◆ How to complete this task:
Report how many lines in the records below hold "Warga", with no other output.

◆ Stored data:
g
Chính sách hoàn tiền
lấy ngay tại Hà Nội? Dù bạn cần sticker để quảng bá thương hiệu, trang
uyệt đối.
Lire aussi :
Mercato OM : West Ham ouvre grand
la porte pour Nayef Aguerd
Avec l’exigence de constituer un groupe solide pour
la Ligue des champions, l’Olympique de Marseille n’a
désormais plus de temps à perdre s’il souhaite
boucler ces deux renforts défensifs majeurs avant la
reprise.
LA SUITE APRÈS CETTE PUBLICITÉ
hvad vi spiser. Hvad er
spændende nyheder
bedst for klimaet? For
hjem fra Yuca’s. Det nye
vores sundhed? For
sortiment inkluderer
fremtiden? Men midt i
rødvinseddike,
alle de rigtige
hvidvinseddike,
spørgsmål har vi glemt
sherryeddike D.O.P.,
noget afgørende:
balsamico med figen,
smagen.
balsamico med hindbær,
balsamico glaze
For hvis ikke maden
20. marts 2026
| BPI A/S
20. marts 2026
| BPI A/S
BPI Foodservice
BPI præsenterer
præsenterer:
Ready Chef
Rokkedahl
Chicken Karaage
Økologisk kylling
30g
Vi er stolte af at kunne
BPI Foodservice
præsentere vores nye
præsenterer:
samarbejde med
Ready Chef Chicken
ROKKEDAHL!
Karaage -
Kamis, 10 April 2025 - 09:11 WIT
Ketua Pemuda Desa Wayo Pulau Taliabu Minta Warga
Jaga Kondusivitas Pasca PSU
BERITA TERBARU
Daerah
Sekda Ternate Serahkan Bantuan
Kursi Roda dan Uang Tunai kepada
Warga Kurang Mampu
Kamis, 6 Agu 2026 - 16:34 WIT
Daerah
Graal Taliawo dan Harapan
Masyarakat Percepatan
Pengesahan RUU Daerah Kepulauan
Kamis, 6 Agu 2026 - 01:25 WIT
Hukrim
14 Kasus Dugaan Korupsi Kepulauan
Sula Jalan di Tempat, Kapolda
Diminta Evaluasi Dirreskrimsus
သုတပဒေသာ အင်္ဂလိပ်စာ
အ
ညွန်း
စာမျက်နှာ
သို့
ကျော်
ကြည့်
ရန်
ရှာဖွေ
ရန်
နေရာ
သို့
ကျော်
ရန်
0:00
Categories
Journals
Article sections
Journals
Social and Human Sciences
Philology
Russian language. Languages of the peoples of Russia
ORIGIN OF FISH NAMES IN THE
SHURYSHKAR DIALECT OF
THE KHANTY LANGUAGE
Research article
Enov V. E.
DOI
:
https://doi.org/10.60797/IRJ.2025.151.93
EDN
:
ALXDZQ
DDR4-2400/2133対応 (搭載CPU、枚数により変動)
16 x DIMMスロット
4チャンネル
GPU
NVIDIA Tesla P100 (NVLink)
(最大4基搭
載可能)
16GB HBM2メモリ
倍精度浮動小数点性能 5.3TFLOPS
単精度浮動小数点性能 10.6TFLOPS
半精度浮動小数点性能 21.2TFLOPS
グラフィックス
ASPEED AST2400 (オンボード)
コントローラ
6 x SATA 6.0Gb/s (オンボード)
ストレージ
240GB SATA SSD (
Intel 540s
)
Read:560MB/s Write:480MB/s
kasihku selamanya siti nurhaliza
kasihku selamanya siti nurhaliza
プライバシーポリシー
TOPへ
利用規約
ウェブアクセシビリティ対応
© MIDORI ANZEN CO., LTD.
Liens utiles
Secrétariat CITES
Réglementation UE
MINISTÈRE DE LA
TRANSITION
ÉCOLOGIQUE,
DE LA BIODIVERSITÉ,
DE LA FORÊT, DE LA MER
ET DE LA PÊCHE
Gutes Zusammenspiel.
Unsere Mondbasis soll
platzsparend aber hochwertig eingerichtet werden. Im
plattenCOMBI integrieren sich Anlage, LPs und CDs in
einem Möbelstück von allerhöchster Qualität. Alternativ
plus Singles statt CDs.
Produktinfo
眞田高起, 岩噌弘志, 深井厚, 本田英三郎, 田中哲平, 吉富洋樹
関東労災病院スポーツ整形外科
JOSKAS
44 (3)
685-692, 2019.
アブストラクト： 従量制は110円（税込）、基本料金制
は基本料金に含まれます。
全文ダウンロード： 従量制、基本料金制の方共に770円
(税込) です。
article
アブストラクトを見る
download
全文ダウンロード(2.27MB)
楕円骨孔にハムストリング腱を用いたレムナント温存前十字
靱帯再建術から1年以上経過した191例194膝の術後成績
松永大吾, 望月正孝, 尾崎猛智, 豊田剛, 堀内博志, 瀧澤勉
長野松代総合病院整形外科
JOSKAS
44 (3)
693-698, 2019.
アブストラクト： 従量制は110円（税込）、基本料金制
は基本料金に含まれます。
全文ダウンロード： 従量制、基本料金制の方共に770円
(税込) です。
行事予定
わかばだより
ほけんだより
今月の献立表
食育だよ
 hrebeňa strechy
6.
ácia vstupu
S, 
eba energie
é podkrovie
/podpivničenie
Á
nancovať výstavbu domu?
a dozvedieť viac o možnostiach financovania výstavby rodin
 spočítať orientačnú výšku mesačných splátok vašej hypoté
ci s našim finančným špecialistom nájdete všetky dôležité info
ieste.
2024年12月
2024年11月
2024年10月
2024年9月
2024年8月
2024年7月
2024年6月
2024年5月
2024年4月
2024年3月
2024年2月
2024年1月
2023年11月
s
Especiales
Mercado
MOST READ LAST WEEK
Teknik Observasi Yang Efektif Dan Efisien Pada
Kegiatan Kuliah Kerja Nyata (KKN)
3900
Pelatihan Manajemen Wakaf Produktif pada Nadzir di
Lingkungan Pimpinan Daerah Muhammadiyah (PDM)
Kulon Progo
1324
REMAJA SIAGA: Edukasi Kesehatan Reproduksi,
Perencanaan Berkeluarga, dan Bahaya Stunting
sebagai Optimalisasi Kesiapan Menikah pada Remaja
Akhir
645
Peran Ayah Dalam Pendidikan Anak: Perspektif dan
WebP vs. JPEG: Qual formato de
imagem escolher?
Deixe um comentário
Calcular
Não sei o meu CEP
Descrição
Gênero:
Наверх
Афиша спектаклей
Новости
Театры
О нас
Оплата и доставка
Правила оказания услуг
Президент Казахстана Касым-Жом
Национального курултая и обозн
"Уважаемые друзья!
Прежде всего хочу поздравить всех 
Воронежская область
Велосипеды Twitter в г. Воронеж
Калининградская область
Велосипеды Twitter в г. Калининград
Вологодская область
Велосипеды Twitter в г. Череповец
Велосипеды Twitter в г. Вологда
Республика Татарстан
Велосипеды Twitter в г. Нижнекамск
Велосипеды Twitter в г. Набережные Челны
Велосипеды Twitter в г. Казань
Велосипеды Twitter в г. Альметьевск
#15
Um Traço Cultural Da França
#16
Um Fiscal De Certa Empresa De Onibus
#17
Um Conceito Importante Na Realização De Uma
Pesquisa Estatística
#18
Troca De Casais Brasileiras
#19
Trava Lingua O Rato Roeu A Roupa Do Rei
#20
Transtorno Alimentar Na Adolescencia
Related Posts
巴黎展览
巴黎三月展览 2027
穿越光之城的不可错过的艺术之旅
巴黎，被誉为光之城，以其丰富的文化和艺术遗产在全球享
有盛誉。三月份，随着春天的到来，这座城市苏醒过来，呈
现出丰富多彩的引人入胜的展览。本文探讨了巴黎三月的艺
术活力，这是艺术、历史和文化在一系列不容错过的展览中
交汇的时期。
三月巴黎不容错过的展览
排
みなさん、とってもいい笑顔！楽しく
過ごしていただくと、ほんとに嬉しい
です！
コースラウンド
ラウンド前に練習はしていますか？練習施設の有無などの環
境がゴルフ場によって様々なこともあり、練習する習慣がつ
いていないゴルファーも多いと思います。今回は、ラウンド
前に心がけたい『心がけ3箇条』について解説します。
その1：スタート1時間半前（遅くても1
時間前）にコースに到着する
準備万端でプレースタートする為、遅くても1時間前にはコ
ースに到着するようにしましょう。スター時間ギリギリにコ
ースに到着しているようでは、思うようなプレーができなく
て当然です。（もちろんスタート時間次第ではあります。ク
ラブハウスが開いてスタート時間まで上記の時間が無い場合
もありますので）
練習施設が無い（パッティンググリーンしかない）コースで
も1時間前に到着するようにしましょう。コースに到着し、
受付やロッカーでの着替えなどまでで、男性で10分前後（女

◆ Solved exercise:
2